Instructions to follow: The answer must reproduce all of the data below exactly and contain no images.

[[ Entries supplied, beginning ]]

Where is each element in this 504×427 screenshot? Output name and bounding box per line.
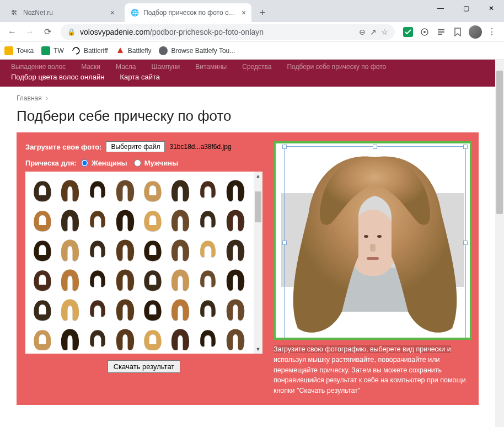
hair-option[interactable] (84, 264, 111, 294)
hair-option[interactable] (29, 264, 56, 294)
nav-item[interactable]: Масла (116, 63, 136, 71)
star-icon[interactable]: ☆ (381, 28, 388, 36)
share-icon[interactable]: ↗ (370, 28, 377, 36)
hair-option[interactable] (167, 264, 194, 294)
nav-item[interactable]: Карта сайта (120, 73, 160, 81)
resize-handle-w[interactable] (282, 241, 287, 245)
extension-settings-icon[interactable] (418, 25, 431, 39)
bookmark-battleriff[interactable]: Battleriff (72, 46, 108, 55)
hair-option[interactable] (111, 234, 139, 264)
close-window-button[interactable]: ✕ (479, 0, 504, 17)
nav-item[interactable]: Средства (242, 63, 271, 71)
hair-option[interactable] (222, 294, 249, 324)
hair-option[interactable] (139, 234, 167, 264)
hair-option[interactable] (56, 294, 84, 324)
selection-box[interactable] (284, 146, 466, 339)
resize-handle-e[interactable] (463, 241, 468, 245)
hair-option[interactable] (56, 264, 84, 294)
resize-handle-n[interactable] (373, 145, 377, 149)
hair-option[interactable] (222, 264, 249, 294)
reload-button[interactable]: ⟳ (40, 24, 55, 40)
hair-option[interactable] (222, 324, 249, 350)
bookmark-browse-battlefy[interactable]: Browse Battlefy Tou... (159, 46, 235, 55)
nav-item[interactable]: Выпадение волос (11, 63, 66, 71)
hair-option[interactable] (222, 205, 249, 234)
tab-noznet[interactable]: 🛠 NozNet.ru × (4, 3, 120, 22)
hair-option[interactable] (222, 175, 249, 205)
bookmark-tochka[interactable]: Точка (4, 46, 34, 55)
hair-option[interactable] (194, 294, 222, 324)
maximize-button[interactable]: ▢ (453, 0, 479, 17)
hair-option[interactable] (56, 205, 84, 234)
file-choose-button[interactable]: Выберите файл (106, 141, 165, 152)
hair-option[interactable] (84, 175, 111, 205)
hair-option[interactable] (194, 175, 222, 205)
hair-option[interactable] (111, 175, 139, 205)
hair-option[interactable] (139, 175, 167, 205)
hair-option[interactable] (29, 324, 56, 350)
hair-option[interactable] (194, 234, 222, 264)
hair-option[interactable] (111, 324, 139, 350)
hair-option[interactable] (194, 264, 222, 294)
hair-option[interactable] (29, 234, 56, 264)
scroll-down-arrow-icon[interactable]: ▼ (254, 345, 262, 354)
hair-option[interactable] (167, 234, 194, 264)
gender-female-radio[interactable] (81, 159, 88, 167)
hair-option[interactable] (111, 264, 139, 294)
new-tab-button[interactable]: + (255, 5, 270, 20)
gender-male-radio[interactable] (134, 159, 141, 167)
hair-option[interactable] (29, 175, 56, 205)
hair-option[interactable] (84, 234, 111, 264)
hair-option[interactable] (139, 324, 167, 350)
nav-item[interactable]: Шампуни (152, 63, 180, 71)
hair-option[interactable] (84, 324, 111, 350)
hair-option[interactable] (111, 205, 139, 234)
hair-option[interactable] (167, 205, 194, 234)
forward-button[interactable]: → (22, 24, 37, 40)
scroll-up-arrow-icon[interactable]: ▲ (254, 172, 262, 180)
extension-check-icon[interactable] (401, 25, 415, 39)
hair-option[interactable] (194, 205, 222, 234)
profile-avatar[interactable] (469, 25, 482, 39)
browser-menu-button[interactable]: ⋮ (484, 24, 500, 40)
hair-option[interactable] (167, 175, 194, 205)
hair-option[interactable] (139, 205, 167, 234)
page-scrollbar[interactable] (495, 60, 504, 427)
nav-item[interactable]: Витамины (195, 63, 227, 71)
nav-item[interactable]: Маски (81, 63, 100, 71)
bookmark-battlefly[interactable]: Battlefly (116, 46, 152, 55)
hair-option[interactable] (111, 294, 139, 324)
extension-bookmark-icon[interactable] (451, 25, 464, 39)
resize-handle-ne[interactable] (463, 145, 468, 149)
hair-option[interactable] (194, 324, 222, 350)
hair-option[interactable] (222, 234, 249, 264)
bookmark-tw[interactable]: TW (41, 46, 64, 55)
back-button[interactable]: ← (4, 24, 20, 40)
preview-box[interactable] (274, 141, 472, 340)
hair-option[interactable] (56, 324, 84, 350)
breadcrumb-home[interactable]: Главная (17, 94, 42, 102)
hair-option[interactable] (56, 175, 84, 205)
hair-option[interactable] (139, 264, 167, 294)
minimize-button[interactable]: — (428, 0, 453, 17)
hair-option[interactable] (167, 294, 194, 324)
nav-item[interactable]: Подбери себе прическу по фото (287, 63, 386, 71)
resize-handle-nw[interactable] (282, 145, 287, 149)
omnibox[interactable]: 🔒 volosvypadenie.com/podbor-prichesok-po… (61, 24, 395, 40)
hair-option[interactable] (84, 205, 111, 234)
close-icon[interactable]: × (110, 8, 115, 17)
hair-option[interactable] (167, 324, 194, 350)
hair-scrollbar[interactable]: ▲ ▼ (254, 172, 262, 354)
nav-item[interactable]: Подбор цвета волос онлайн (11, 73, 105, 81)
hair-option[interactable] (29, 205, 56, 234)
hair-option[interactable] (29, 294, 56, 324)
page-scroll-thumb[interactable] (496, 71, 503, 214)
zoom-out-icon[interactable]: ⊖ (359, 28, 366, 36)
hair-option[interactable] (56, 234, 84, 264)
hair-option[interactable] (139, 294, 167, 324)
hair-scroll-thumb[interactable] (255, 191, 261, 222)
extension-queue-icon[interactable] (435, 25, 448, 39)
close-icon[interactable]: × (242, 8, 246, 17)
hair-option[interactable] (84, 294, 111, 324)
download-button[interactable]: Скачать результат (108, 360, 181, 373)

[[ Entries supplied, end ]]

Finished exercise:
Where is each element in this 504×427 screenshot? Output name and bounding box per line.
hair-option[interactable] (84, 264, 111, 294)
hair-option[interactable] (29, 264, 56, 294)
nav-item[interactable]: Масла (116, 63, 136, 71)
star-icon[interactable]: ☆ (381, 28, 388, 36)
share-icon[interactable]: ↗ (370, 28, 377, 36)
hair-option[interactable] (167, 264, 194, 294)
nav-item[interactable]: Карта сайта (120, 73, 160, 81)
resize-handle-w[interactable] (282, 241, 287, 245)
extension-settings-icon[interactable] (418, 25, 431, 39)
bookmark-battleriff[interactable]: Battleriff (72, 46, 108, 55)
hair-option[interactable] (111, 234, 139, 264)
close-window-button[interactable]: ✕ (479, 0, 504, 17)
nav-item[interactable]: Средства (242, 63, 271, 71)
hair-option[interactable] (222, 294, 249, 324)
hair-option[interactable] (139, 234, 167, 264)
hair-option[interactable] (56, 294, 84, 324)
selection-box[interactable] (284, 146, 466, 339)
resize-handle-e[interactable] (463, 241, 468, 245)
hair-option[interactable] (56, 264, 84, 294)
resize-handle-n[interactable] (373, 145, 377, 149)
hair-option[interactable] (222, 264, 249, 294)
reload-button[interactable]: ⟳ (40, 24, 55, 40)
hair-option[interactable] (222, 324, 249, 350)
bookmark-browse-battlefy[interactable]: Browse Battlefy Tou... (159, 46, 235, 55)
nav-item[interactable]: Выпадение волос (11, 63, 66, 71)
hair-option[interactable] (222, 205, 249, 234)
tab-noznet[interactable]: 🛠 NozNet.ru × (4, 3, 120, 22)
hair-option[interactable] (222, 175, 249, 205)
bookmark-tochka[interactable]: Точка (4, 46, 34, 55)
hair-option[interactable] (194, 294, 222, 324)
maximize-button[interactable]: ▢ (453, 0, 479, 17)
hair-option[interactable] (56, 205, 84, 234)
file-choose-button[interactable]: Выберите файл (106, 141, 165, 152)
hair-option[interactable] (84, 175, 111, 205)
hair-option[interactable] (194, 175, 222, 205)
hair-option[interactable] (111, 175, 139, 205)
hair-option[interactable] (139, 175, 167, 205)
hair-option[interactable] (29, 324, 56, 350)
hair-option[interactable] (194, 234, 222, 264)
hair-option[interactable] (111, 324, 139, 350)
hair-option[interactable] (194, 264, 222, 294)
hair-option[interactable] (29, 234, 56, 264)
scroll-down-arrow-icon[interactable]: ▼ (254, 345, 262, 354)
hair-option[interactable] (167, 234, 194, 264)
gender-female-radio[interactable] (81, 159, 88, 167)
hair-option[interactable] (111, 264, 139, 294)
new-tab-button[interactable]: + (255, 5, 270, 20)
gender-male-radio[interactable] (134, 159, 141, 167)
hair-option[interactable] (29, 175, 56, 205)
hair-option[interactable] (84, 234, 111, 264)
hair-option[interactable] (139, 324, 167, 350)
nav-item[interactable]: Шампуни (152, 63, 180, 71)
hair-option[interactable] (84, 324, 111, 350)
hair-option[interactable] (111, 205, 139, 234)
hair-option[interactable] (167, 205, 194, 234)
forward-button[interactable]: → (22, 24, 37, 40)
scroll-up-arrow-icon[interactable]: ▲ (254, 172, 262, 180)
extension-check-icon[interactable] (401, 25, 415, 39)
hair-option[interactable] (194, 205, 222, 234)
profile-avatar[interactable] (469, 25, 482, 39)
browser-menu-button[interactable]: ⋮ (484, 24, 500, 40)
hair-option[interactable] (167, 175, 194, 205)
hair-option[interactable] (139, 205, 167, 234)
page-scrollbar[interactable] (495, 60, 504, 427)
nav-item[interactable]: Витамины (195, 63, 227, 71)
nav-item[interactable]: Маски (81, 63, 100, 71)
bookmark-battlefly[interactable]: Battlefly (116, 46, 152, 55)
hair-option[interactable] (111, 294, 139, 324)
extension-bookmark-icon[interactable] (451, 25, 464, 39)
resize-handle-ne[interactable] (463, 145, 468, 149)
hair-option[interactable] (194, 324, 222, 350)
hair-option[interactable] (222, 234, 249, 264)
bookmark-tw[interactable]: TW (41, 46, 64, 55)
back-button[interactable]: ← (4, 24, 20, 40)
preview-box[interactable] (274, 141, 472, 340)
hair-option[interactable] (56, 324, 84, 350)
breadcrumb-home[interactable]: Главная (17, 94, 42, 102)
hair-option[interactable] (56, 175, 84, 205)
hair-option[interactable] (139, 264, 167, 294)
minimize-button[interactable]: — (428, 0, 453, 17)
hair-option[interactable] (167, 294, 194, 324)
nav-item[interactable]: Подбери себе прическу по фото (287, 63, 386, 71)
resize-handle-nw[interactable] (282, 145, 287, 149)
omnibox[interactable]: 🔒 volosvypadenie.com/podbor-prichesok-po… (61, 24, 395, 40)
hair-option[interactable] (84, 205, 111, 234)
close-icon[interactable]: × (110, 8, 115, 17)
hair-option[interactable] (167, 324, 194, 350)
hair-scrollbar[interactable]: ▲ ▼ (254, 172, 262, 354)
nav-item[interactable]: Подбор цвета волос онлайн (11, 73, 105, 81)
hair-option[interactable] (29, 205, 56, 234)
hair-option[interactable] (29, 294, 56, 324)
page-scroll-thumb[interactable] (496, 71, 503, 214)
zoom-out-icon[interactable]: ⊖ (359, 28, 366, 36)
hair-option[interactable] (56, 234, 84, 264)
hair-option[interactable] (139, 294, 167, 324)
hair-scroll-thumb[interactable] (255, 191, 261, 222)
extension-queue-icon[interactable] (435, 25, 448, 39)
close-icon[interactable]: × (242, 8, 246, 17)
hair-option[interactable] (84, 294, 111, 324)
download-button[interactable]: Скачать результат (108, 360, 181, 373)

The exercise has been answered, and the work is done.